What a sitemap actually does
A sitemap is a structured XML file that lists the pages of your site you want a search engine to discover. Crawlers like Googlebot and Bingbot can find pages by following links, but sitemaps speed up discovery for new sites, deep pages, and content that is not heavily interlinked. The format also lets you communicate metadata: when each page was last modified, how often it changes, and how important it is relative to other pages.
Submitting a sitemap is not a ranking signal, but it is one of the most reliable ways to make sure every page you care about is in the crawler queue.
How to use the generator
Paste one URL per line, choose a default change frequency (daily, weekly, monthly), set a priority value between 0.0 and 1.0, and decide whether to include the current date as the lastmod field. The tool emits a sitemap that conforms to the Sitemaps XML protocol 0.9 — the same format accepted by Google Search Console, Bing Webmaster Tools, Yandex, and every other major crawler.
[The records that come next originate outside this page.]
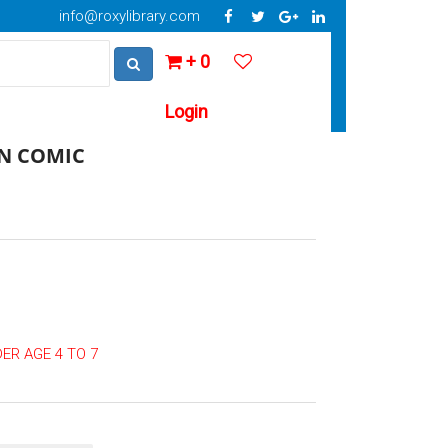
info@roxylibrary.com
+ 0
Login
N COMIC
ER AGE 4 TO 7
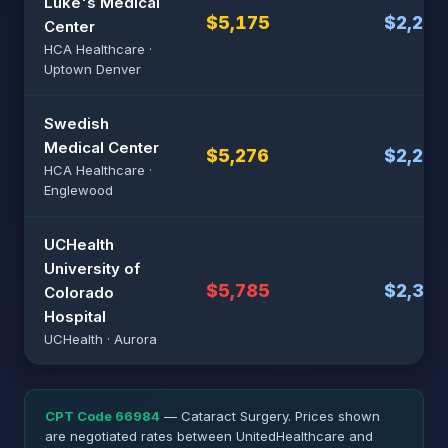
Luke's Medical
$5,175
$2,235
Center
HCA Healthcare ·
Uptown Denver
Swedish
Medical Center
$5,276
$2,255
HCA Healthcare ·
Englewood
UCHealth
University of
$5,785
$2,357
Colorado
Hospital
UCHealth · Aurora
CPT Code 66984
— Cataract Surgery. Prices shown
are negotiated rates between UnitedHealthcare and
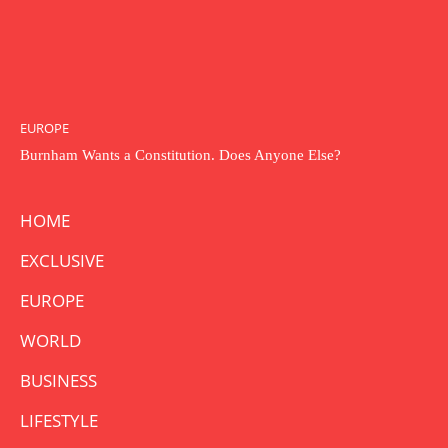
EUROPE
Burnham Wants a Constitution. Does Anyone Else?
HOME
EXCLUSIVE
EUROPE
WORLD
BUSINESS
LIFESTYLE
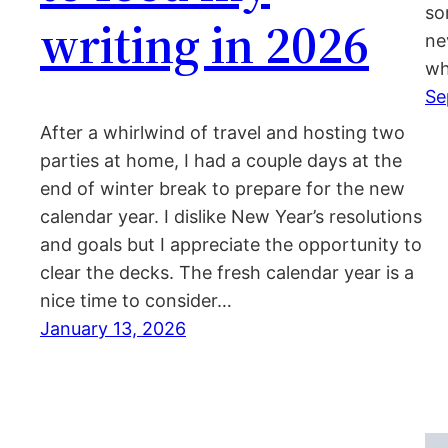
so
writing in 2026
ne
wh
Se
After a whirlwind of travel and hosting two
parties at home, I had a couple days at the
end of winter break to prepare for the new
calendar year. I dislike New Year’s resolutions
and goals but I appreciate the opportunity to
clear the decks. The fresh calendar year is a
nice time to consider…
January 13, 2026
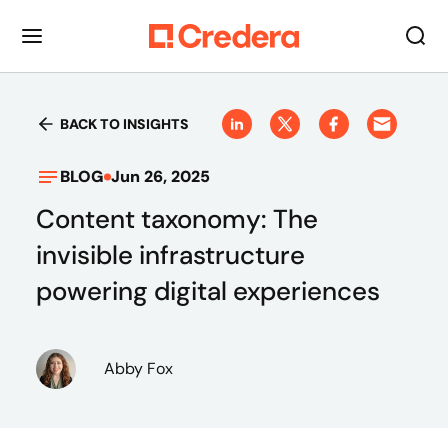
BACK TO INSIGHTS
BLOG
Jun 26, 2025
Content taxonomy: The
invisible infrastructure
powering digital experiences
Abby Fox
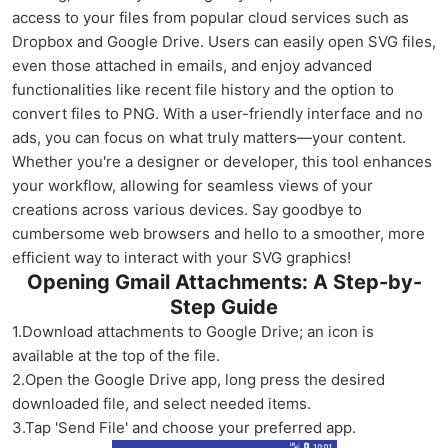
access to your files from popular cloud services such as
Dropbox and Google Drive. Users can easily open SVG files,
even those attached in emails, and enjoy advanced
functionalities like recent file history and the option to
convert files to PNG. With a user-friendly interface and no
ads, you can focus on what truly matters—your content.
Whether you're a designer or developer, this tool enhances
your workflow, allowing for seamless views of your
creations across various devices. Say goodbye to
cumbersome web browsers and hello to a smoother, more
efficient way to interact with your SVG graphics!
Opening Gmail Attachments: A Step-by-
Step Guide
1.Download attachments to Google Drive; an icon is
available at the top of the file.
2.Open the Google Drive app, long press the desired
downloaded file, and select needed items.
3.Tap 'Send File' and choose your preferred app.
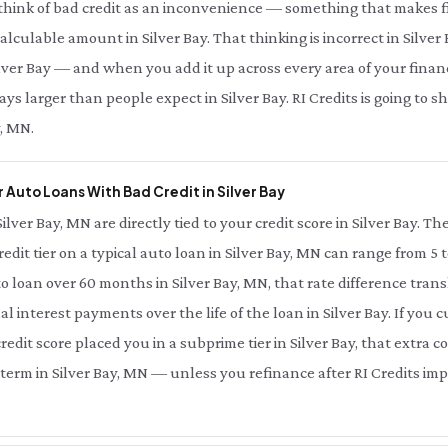
 think of bad credit as an inconvenience — something that makes fi
 calculable amount in Silver Bay. That thinking is incorrect in Silver
lver Bay — and when you add it up across every area of your financial 
s larger than people expect in Silver Bay. RI Credits is going to 
y, MN.
Auto Loans With Bad Credit in Silver Bay
Silver Bay, MN are directly tied to your credit score in Silver Bay. 
redit tier on a typical auto loan in Silver Bay, MN can range from 5 
to loan over 60 months in Silver Bay, MN, that rate difference tra
al interest payments over the life of the loan in Silver Bay. If you
edit score placed you in a subprime tier in Silver Bay, that extra co
term in Silver Bay, MN — unless you refinance after RI Credits impr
For larger sites, generate a single sitemap up to 50,000 URLs or split the output into multiple sitemaps and combine them with a sitemap index file.
Submitting your sitemap
- Upload the generated sitemap.xml to the root of your domain.
- Reference it from your robots.txt with a "Sitemap: https://yourdomain/sitemap.xml" line.
- In Google Search Console, open Sitemaps and submit the URL once.
- In Bing Webmaster Tools, submit it under Sitemaps.
- Re-submit after major content updates to accelerate re-crawling.